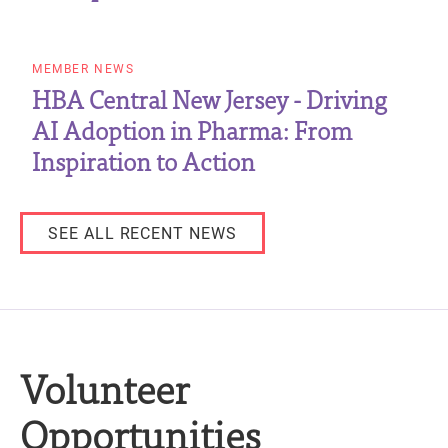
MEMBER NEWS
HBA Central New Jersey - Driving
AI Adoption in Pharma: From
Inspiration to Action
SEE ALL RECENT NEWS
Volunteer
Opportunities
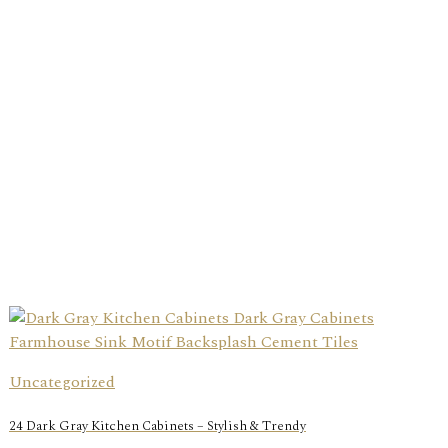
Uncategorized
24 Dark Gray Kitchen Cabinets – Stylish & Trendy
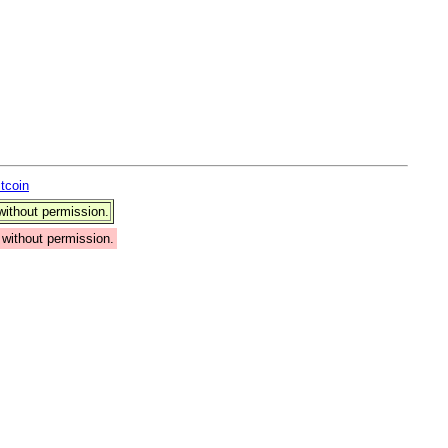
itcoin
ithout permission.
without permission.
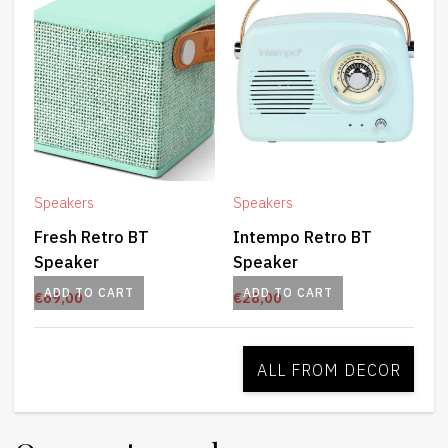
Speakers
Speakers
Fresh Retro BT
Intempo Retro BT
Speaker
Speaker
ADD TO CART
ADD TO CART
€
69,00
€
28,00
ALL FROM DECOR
* * *
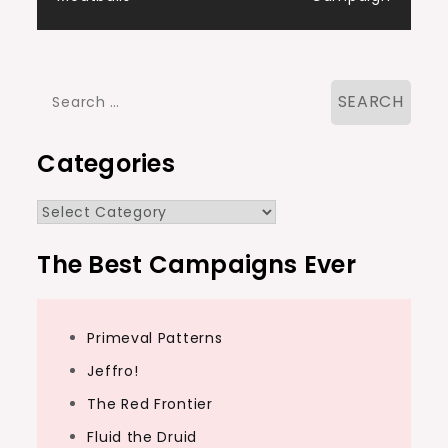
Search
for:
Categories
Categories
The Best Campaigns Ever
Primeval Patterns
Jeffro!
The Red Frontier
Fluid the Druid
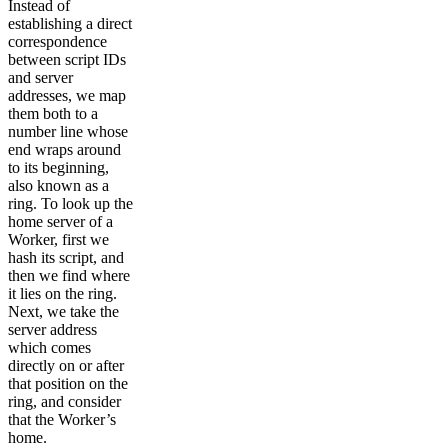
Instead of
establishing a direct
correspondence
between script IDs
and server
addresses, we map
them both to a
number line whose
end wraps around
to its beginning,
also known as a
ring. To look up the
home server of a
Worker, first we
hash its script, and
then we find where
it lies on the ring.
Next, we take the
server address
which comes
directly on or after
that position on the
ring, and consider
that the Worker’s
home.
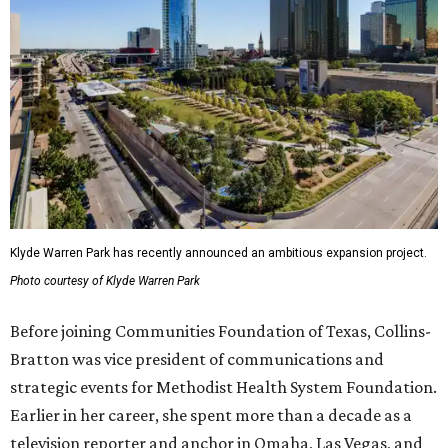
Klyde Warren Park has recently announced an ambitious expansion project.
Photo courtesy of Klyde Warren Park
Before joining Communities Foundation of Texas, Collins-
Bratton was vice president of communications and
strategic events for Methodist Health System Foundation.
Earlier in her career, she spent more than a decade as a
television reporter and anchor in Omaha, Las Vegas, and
--
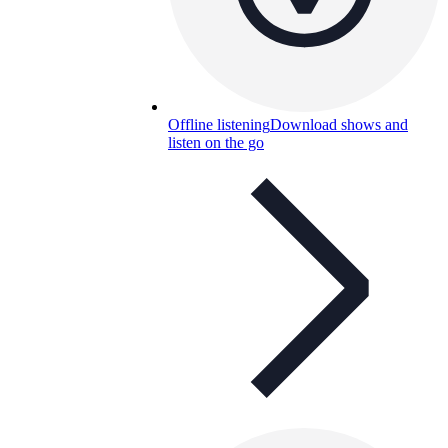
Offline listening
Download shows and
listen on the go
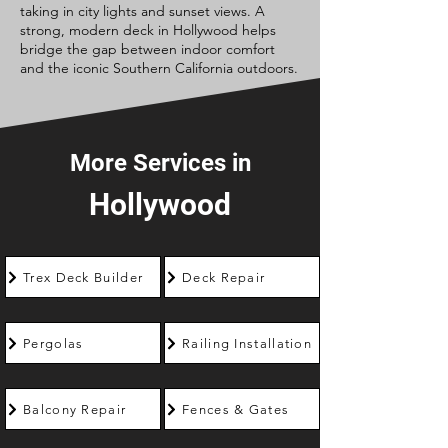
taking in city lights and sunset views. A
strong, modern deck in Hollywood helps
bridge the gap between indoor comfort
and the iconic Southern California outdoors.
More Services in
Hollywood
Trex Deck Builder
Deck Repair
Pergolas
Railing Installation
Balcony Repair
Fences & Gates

What you will do:
Check every line of the records, and copy the ones that hold the word "Park".

Answer:
Klyde Warren Park has recently announced an ambitious expansion project.
Photo courtesy of Klyde Warren Park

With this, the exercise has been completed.